*** Records for this exercise ***
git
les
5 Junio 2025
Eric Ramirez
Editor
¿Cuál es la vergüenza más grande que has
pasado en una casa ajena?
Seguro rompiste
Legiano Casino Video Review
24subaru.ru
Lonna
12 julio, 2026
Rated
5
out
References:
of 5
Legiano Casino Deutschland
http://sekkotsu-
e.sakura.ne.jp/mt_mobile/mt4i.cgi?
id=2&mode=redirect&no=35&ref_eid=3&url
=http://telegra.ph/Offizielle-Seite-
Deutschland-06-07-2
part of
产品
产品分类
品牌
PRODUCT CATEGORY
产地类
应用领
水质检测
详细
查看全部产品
***
*** Records for this exercise ***
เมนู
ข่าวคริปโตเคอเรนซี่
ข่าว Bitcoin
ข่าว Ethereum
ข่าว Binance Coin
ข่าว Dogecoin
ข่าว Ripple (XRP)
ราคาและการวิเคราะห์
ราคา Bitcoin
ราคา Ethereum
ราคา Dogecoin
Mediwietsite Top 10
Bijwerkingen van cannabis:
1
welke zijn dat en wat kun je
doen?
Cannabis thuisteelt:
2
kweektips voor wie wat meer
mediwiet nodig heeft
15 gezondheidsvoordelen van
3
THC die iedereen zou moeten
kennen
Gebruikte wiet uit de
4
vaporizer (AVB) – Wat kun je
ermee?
***
• _Your goal_
Would you report every line of the entries above containing the word "Casino"?

• _Output of the exercise_
Legiano Casino Video Review
Legiano Casino Deutschland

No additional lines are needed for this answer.